All entries are to be transcribed verbatim, but images are not carried over.

Content starts

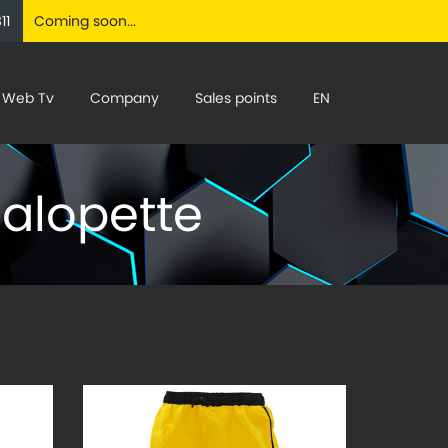
11
Coming soon...
Web Tv
Company
Sales points
EN
Salopette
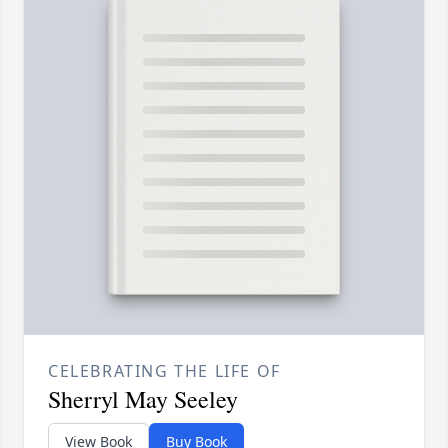
CELEBRATING THE LIFE OF
Sherryl May Seeley
View Book
Buy Book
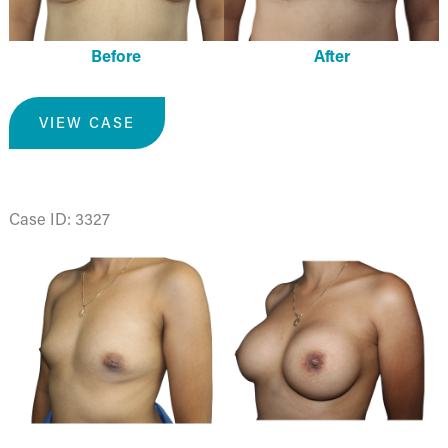
Before
After
Breast
VIEW CASE
Augmentation
Case ID: 3327
Before
and
After
Images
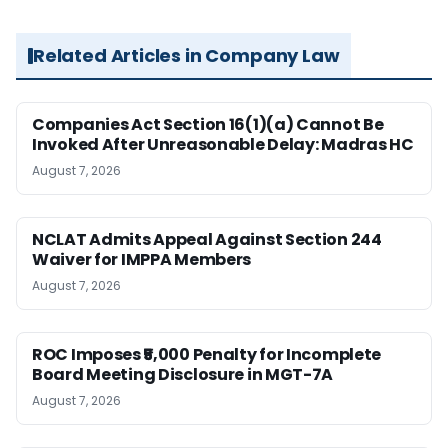
Related Articles in Company Law
Companies Act Section 16(1)(a) Cannot Be
Invoked After Unreasonable Delay: Madras HC
August 7, 2026
NCLAT Admits Appeal Against Section 244
Waiver for IMPPA Members
August 7, 2026
ROC Imposes ₹5,000 Penalty for Incomplete
Board Meeting Disclosure in MGT-7A
August 7, 2026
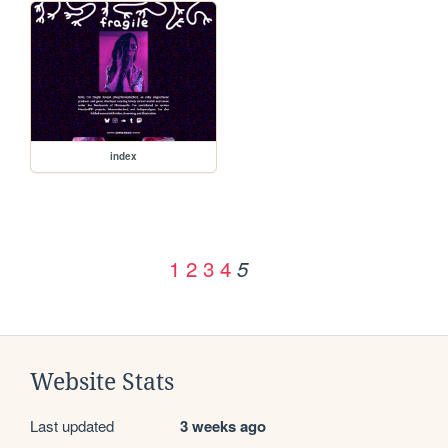
index
1
2
3
4
5
Website Stats
Last updated
3 weeks ago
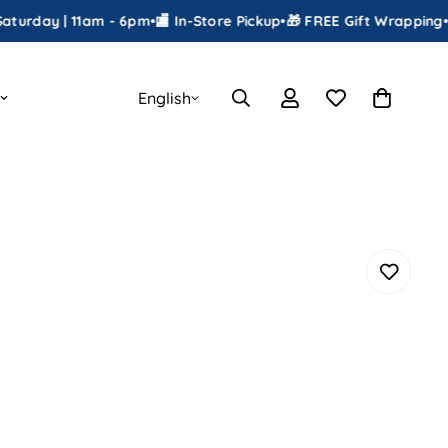
 | 11am - 6pm
•
🏬 In-Store Pickup
•
🎁 FREE Gift Wrapping
•
📦 Shipp
English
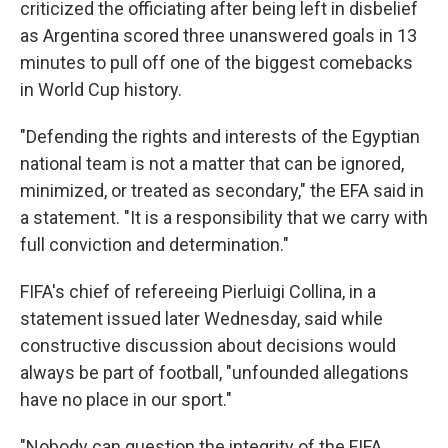
criticized the officiating after being left in disbelief
as Argentina scored three unanswered goals in 13
minutes to pull off one of the biggest comebacks
in World Cup history.
"Defending the rights and interests of the Egyptian
national team is not a matter that can be ignored,
minimized, or treated as secondary," the EFA said in
a statement. "It is a responsibility that we carry with
full conviction and determination."
FIFA's chief of refereeing Pierluigi Collina, in a
statement issued later Wednesday, said while
constructive discussion about decisions would
always be part of football, "unfounded allegations
have no place in our sport."
"Nobody can question the integrity of the FIFA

Content ends

Response area –
11
Coming soon...
Web Tv
Company
Sales points
EN
Salopette
CELEBRATING THE LIFE OF
Sherryl May Seeley
View Book
Buy Book
Before
After
Breast
VIEW CASE
Augmentation
Case ID: 3327
Before
and
After
Images
Related Articles in Company Law
Companies Act Section 16(1)(a) Cannot Be
Invoked After Unreasonable Delay: Madras HC
August 7, 2026
NCLAT Admits Appeal Against Section 244
Waiver for IMPPA Members
August 7, 2026
ROC Imposes ₹5,000 Penalty for Incomplete
Board Meeting Disclosure in MGT-7A
August 7, 2026
index
1
2
3
4
5
Website Stats
Last updated
3 weeks ago
 | 11am - 6pm
•
🏬 In-Store Pickup
•
🎁 FREE Gift Wrapping
•
📦 Shipp
English
criticized the officiating after being left in disbelief
as Argentina scored three unanswered goals in 13
minutes to pull off one of the biggest comebacks
in World Cup history.
"Defending the rights and interests of the Egyptian
national team is not a matter that can be ignored,
minimized, or treated as secondary," the EFA said in
a statement. "It is a responsibility that we carry with
full conviction and determination."
FIFA's chief of refereeing Pierluigi Collina, in a
statement issued later Wednesday, said while
constructive discussion about decisions would
always be part of football, "unfounded allegations
have no place in our sport."
"Nobody can question the integrity of the FIFA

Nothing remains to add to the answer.